Data for the task: Begin

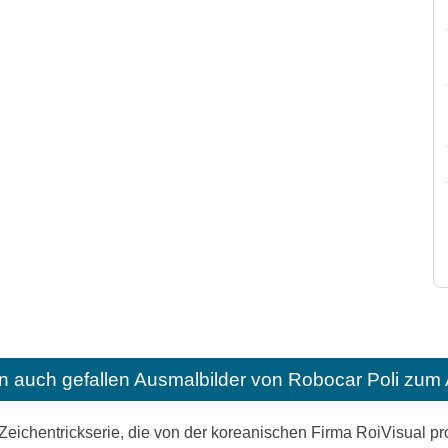
n auch gefallen
Ausmalbilder von Robocar Poli zum
 Zeichentrickserie, die von der koreanischen Firma RoiVisual pro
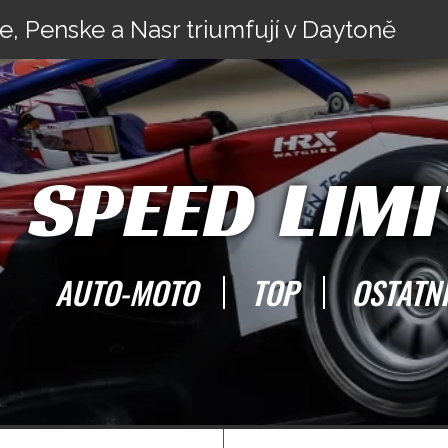
e, Penske a Nasr triumfují v Daytoně
SPEED LIMI
AUTO-MOTO
TOP
OSTATN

Data for the task: End

▶ _Task objective_: Quote the lines of the listing above that run from the line with "e, Penske a Nasr triumfují v Daytoně" through its last line, both included, and nothing else.

▶ _Exercise answer_:
e, Penske a Nasr triumfují v Daytoně
SPEED LIMI
AUTO-MOTO
TOP
OSTATN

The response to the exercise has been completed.